October 12, 2011 in Nation/World

Jackson didn’t give himself lethal dose, expert testifies

Timetable of death center of testimony
Victoria Kim Los Angeles Times
Associated Press photo

Dr. Conrad Murray listens in court as his attorney J. Michael Flanagan questions a witness during Murray’s involuntary manslaughter trial Tuesday.
(Full-size photo)

LOS ANGELES – Michael Jackson could not have given himself the lethal dose of the surgical anesthetic that killed him, a medical examiner who performed the singer’s autopsy testified Tuesday, dealing a blow to the defense argument that the singer died by his own hand.

As the third week of testimony in Dr.

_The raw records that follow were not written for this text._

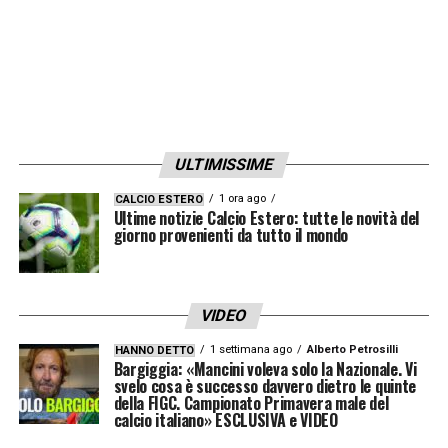
ULTIMISSIME
1 ora ago
CALCIO ESTERO
Ultime notizie Calcio Estero: tutte le novità del
giorno provenienti da tutto il mondo
VIDEO
1 settimana ago
Alberto Petrosilli
HANNO DETTO
Bargiggia: «Mancini voleva solo la Nazionale. Vi
svelo cosa è successo davvero dietro le quinte
della FIGC. Campionato Primavera male del
calcio italiano» ESCLUSIVA e VIDEO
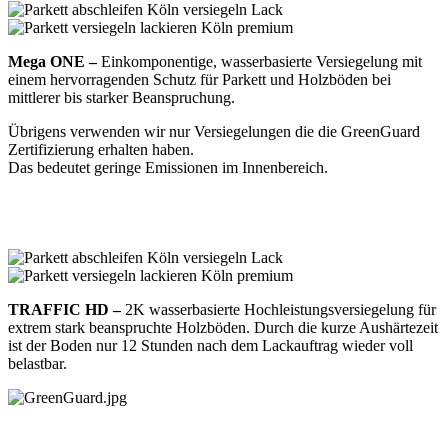
Mega ONE –
Einkomponentige, wasserbasierte Versiegelung mit
einem hervorragenden Schutz für Parkett und Holzböden bei
mittlerer bis starker Beanspruchung.
Übrigens verwenden wir nur Versiegelungen die die GreenGuard
Zertifizierung erhalten haben.
Das bedeutet geringe Emissionen im Innenbereich.
TRAFFIC HD –
2K wasserbasierte Hochleistungsversiegelung für
extrem stark beanspruchte Holzböden. Durch die kurze Aushärtezeit
ist der Boden nur 12 Stunden nach dem Lackauftrag wieder voll
belastbar.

Conrad Murray’s involuntary manslaughter got under way, Dr. Christopher Rogers, an examiner with the Los Angeles County Coroner, testified it was the words of the defendant that led him to rule out a scenario in which Jackson gave himself the anesthetic propofol. Murray’s attorneys have told jurors scientific evidence will show Jackson caused his own death.

Murray told detectives in an interview that he left the singer’s bedside for about two minutes to go to the bathroom and returned to find his patient had stopped breathing. That window, Rogers said, was not enough for any propofol Jackson took himself to make its way to the singer’s brain and take effect.

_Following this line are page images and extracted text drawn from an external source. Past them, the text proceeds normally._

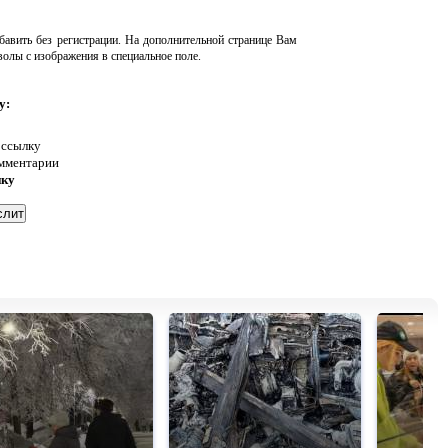
авить без регистрации. На дополнительной странице Вам
волы с изображения в специальное поле.
у:
 ссылку
омментарии
нку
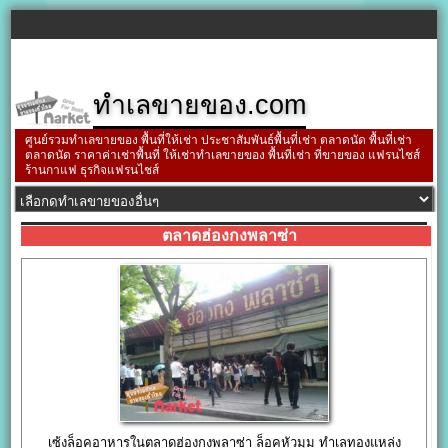
ทำเลขายของ.com
ศูนย์รวมทำเลขายของ พื้นที่ให้เช่า ประชาสัมพันธ์พื้นที่เช่า ตลาดนัด พื้นที่เช่า
ตลาดนัด ราคาค่าเช่าพื้นที่ ให้เช่าทำเลขายของ พื้นที่เช่า ที่ขายของ แฟรนไชส์
ร้านกาแฟ ธุรกิจแฟรนไชส์
ตลาดฮ่องกงพลาซ่า
เซ้งล็อคอาหารในตลาดฮ่องกงพลาซ่า ล็อคหัวมุม ทำเลทองแหล่ง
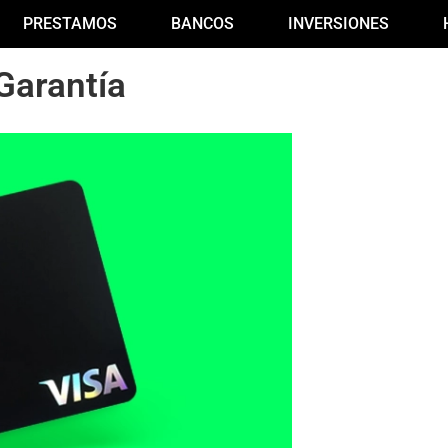
PRESTAMOS
BANCOS
INVERSIONES
Garantía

“The circumstances from my point of view do not support self administration of propofol,” the medical examiner said. “You’d have to assume that Mr. Jackson woke up, although he was at least to some extent under the influence of propofol and other sedatives, he was able to somehow administer propofol to himself.”

More likely, given the condition in which Murray was treating Jackson with the powerful anesthetic, Rogers said, was that the doctor had mistakenly given an excessive quantity of the drug. Rogers ruled in his August 2009 autopsy report that Jackson had died of homicide.

“I think it would be easy in those circumstances for the doctor to estimate wrong and give too much propofol,” Rogers told jurors Tuesday.

“And some variation of that scenario you find to be more likely?” Deputy District Attorney David Walgren asked.

“Yes,” Rogers responded.

An attorney for Murray, however, asked Rogers to acknowledge that the quantity of propofol the physician said he gave Jackson could not have resulted in the levels found posthumously in the singer’s blood.

“If Dr. Murray’s telling the truth and slowly infuses 25 milligrams of propofol, you wouldn’t assume it to get nearly those levels would you?” Attorney Michael Flanagan asked.

“Assuming that is all he infuses, yes,” Rogers replied.